EXERCISE DETAILS: Among the records below, find the lines with the word "Document" and copy them.

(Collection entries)
Segment Open

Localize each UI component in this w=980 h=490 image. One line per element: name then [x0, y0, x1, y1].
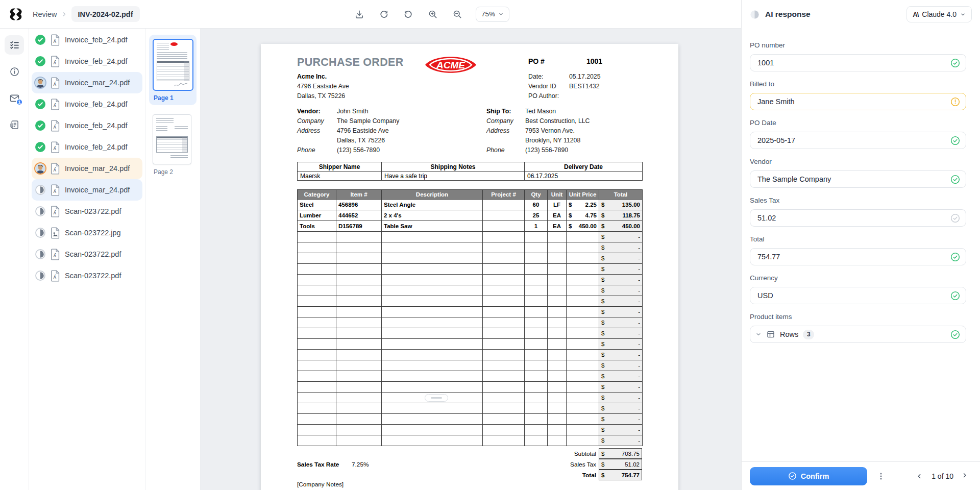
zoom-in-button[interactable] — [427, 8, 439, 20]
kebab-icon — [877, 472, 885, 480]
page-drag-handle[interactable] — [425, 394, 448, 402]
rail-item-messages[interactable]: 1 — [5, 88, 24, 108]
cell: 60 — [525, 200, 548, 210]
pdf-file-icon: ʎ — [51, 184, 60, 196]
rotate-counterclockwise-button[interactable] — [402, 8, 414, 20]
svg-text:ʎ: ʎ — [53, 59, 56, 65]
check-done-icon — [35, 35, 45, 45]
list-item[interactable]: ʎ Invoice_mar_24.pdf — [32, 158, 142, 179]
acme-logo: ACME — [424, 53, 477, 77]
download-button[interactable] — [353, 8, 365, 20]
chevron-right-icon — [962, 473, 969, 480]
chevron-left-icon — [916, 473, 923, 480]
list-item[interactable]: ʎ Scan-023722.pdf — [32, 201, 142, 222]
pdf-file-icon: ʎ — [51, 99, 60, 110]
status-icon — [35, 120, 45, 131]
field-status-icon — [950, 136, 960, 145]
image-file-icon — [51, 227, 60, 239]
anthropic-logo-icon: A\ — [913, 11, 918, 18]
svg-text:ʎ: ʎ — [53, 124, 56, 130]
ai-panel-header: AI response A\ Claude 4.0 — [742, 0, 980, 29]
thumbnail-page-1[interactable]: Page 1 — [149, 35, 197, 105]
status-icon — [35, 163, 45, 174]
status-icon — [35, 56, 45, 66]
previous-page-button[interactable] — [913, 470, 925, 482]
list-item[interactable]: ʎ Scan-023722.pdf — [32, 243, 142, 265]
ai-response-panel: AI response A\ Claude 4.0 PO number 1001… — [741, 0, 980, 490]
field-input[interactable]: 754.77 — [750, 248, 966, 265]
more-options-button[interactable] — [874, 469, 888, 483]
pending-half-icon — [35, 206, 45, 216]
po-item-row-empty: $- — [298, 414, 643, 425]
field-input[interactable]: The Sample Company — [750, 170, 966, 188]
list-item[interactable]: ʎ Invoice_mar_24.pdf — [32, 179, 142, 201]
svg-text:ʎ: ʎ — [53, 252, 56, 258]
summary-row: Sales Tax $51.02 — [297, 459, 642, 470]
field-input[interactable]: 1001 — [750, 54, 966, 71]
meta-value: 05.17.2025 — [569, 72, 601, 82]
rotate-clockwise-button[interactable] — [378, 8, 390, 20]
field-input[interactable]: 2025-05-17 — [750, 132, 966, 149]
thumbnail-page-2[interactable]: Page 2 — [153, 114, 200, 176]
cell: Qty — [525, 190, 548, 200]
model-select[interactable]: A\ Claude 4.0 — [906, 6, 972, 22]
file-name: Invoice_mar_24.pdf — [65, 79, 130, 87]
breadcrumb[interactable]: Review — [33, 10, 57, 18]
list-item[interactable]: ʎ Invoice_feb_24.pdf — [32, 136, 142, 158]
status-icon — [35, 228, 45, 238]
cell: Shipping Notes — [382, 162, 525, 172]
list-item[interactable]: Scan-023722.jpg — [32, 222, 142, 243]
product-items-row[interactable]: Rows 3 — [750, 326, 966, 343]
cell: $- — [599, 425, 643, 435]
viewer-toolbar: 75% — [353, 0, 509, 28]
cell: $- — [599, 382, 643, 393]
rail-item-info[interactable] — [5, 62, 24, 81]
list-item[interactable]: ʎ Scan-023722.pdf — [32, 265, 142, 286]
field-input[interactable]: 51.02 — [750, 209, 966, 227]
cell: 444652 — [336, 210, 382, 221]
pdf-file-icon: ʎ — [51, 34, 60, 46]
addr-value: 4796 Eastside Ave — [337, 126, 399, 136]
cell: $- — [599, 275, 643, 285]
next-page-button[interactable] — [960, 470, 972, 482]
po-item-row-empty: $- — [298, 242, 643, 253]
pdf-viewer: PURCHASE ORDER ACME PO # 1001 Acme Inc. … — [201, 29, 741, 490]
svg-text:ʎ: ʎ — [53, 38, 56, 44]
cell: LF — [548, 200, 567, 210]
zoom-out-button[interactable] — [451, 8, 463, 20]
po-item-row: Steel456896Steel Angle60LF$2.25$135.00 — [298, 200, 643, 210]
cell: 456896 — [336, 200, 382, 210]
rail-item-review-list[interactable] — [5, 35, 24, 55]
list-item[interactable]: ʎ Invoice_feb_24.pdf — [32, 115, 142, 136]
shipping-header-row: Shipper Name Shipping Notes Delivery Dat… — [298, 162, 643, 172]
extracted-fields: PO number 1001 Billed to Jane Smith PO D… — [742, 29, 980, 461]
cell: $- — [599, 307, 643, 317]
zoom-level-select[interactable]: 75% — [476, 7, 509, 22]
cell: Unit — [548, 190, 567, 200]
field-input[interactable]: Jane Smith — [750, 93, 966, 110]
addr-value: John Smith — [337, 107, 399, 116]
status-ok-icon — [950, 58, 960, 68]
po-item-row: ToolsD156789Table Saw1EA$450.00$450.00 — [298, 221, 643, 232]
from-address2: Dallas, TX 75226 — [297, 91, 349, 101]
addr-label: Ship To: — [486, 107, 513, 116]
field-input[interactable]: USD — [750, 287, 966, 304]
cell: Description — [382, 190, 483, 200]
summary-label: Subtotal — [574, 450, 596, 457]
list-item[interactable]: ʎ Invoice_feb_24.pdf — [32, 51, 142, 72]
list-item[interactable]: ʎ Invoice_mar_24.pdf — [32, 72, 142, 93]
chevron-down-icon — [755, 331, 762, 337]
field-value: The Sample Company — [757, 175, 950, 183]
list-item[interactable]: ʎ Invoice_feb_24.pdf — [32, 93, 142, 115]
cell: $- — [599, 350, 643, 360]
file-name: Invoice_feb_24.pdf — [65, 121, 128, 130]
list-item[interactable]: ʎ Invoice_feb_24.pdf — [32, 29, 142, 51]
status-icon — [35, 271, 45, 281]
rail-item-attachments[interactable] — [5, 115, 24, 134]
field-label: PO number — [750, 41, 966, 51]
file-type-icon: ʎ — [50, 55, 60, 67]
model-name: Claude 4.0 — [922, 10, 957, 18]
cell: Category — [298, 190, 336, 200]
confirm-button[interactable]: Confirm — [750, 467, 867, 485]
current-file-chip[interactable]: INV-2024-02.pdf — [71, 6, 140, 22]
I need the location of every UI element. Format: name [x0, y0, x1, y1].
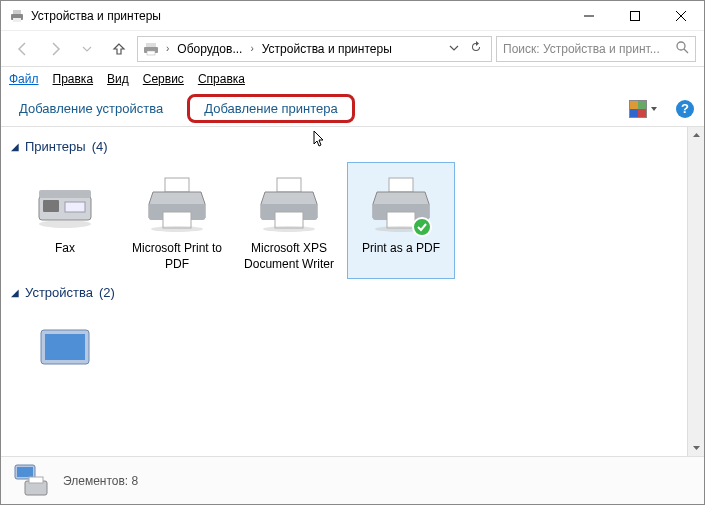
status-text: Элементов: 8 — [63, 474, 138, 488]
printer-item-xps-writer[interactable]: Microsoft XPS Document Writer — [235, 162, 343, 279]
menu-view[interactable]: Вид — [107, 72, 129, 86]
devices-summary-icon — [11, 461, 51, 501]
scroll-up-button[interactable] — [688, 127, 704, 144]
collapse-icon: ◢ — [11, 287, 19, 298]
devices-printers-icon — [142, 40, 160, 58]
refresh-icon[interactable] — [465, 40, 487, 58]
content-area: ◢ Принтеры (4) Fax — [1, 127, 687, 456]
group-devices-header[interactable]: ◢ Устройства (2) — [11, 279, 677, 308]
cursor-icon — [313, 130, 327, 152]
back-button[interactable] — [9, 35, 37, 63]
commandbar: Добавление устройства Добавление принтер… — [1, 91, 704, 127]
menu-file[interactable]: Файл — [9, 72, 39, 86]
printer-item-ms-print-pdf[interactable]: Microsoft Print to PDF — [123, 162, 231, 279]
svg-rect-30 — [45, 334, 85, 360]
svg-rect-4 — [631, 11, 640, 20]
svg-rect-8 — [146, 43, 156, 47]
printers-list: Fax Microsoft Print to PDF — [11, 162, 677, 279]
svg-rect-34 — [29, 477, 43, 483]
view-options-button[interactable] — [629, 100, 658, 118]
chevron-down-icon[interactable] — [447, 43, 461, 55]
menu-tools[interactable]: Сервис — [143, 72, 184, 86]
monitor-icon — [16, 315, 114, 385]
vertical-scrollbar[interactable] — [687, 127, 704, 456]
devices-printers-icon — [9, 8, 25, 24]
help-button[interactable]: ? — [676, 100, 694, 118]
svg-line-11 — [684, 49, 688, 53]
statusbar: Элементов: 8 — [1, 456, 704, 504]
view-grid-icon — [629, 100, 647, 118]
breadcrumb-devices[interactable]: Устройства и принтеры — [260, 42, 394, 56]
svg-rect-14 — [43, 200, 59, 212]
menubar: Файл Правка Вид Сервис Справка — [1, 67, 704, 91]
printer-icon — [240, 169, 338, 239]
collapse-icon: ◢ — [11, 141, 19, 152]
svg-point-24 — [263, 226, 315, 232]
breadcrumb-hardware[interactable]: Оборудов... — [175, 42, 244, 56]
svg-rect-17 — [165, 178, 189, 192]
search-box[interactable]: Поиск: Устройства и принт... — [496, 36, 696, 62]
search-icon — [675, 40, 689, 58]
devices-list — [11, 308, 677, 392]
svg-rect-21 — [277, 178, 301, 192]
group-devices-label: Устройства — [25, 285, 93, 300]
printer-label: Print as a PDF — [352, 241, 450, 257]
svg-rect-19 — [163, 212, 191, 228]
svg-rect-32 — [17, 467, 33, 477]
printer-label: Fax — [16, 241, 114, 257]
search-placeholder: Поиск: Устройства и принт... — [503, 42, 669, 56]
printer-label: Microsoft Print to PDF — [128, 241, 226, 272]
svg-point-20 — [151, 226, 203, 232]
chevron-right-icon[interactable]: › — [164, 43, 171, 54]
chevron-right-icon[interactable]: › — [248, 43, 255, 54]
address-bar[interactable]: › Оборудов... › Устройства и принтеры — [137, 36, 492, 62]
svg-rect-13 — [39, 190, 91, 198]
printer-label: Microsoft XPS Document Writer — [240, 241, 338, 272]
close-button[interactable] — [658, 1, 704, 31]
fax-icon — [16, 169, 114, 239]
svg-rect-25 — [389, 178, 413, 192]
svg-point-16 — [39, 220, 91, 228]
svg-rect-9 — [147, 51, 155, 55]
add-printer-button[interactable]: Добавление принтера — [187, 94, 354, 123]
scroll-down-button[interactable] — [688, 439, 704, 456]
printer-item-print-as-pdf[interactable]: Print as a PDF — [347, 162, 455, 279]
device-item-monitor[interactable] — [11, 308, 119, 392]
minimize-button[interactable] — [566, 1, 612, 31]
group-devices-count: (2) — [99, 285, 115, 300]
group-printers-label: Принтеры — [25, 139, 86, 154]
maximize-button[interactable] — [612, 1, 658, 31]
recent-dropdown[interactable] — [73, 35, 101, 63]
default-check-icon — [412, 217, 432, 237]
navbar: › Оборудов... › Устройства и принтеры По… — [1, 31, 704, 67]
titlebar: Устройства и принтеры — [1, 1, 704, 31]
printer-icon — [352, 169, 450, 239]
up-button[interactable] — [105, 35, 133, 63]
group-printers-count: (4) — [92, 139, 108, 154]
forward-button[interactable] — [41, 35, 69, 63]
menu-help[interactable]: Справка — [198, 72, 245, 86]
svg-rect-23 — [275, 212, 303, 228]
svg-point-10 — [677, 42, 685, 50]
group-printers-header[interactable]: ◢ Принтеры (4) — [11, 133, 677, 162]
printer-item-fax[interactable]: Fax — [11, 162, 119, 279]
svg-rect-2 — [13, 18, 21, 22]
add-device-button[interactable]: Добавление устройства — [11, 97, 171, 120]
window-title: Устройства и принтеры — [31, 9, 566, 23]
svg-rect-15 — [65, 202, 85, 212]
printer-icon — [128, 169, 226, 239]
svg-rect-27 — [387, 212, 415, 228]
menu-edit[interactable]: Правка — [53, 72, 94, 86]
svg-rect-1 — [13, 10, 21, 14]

Segment Closed

RESULT OF THE TASK:
printer-item-xps-writer[interactable]: Microsoft XPS Document Writer — [235, 162, 343, 279]
printer-label: Microsoft XPS Document Writer — [240, 241, 338, 272]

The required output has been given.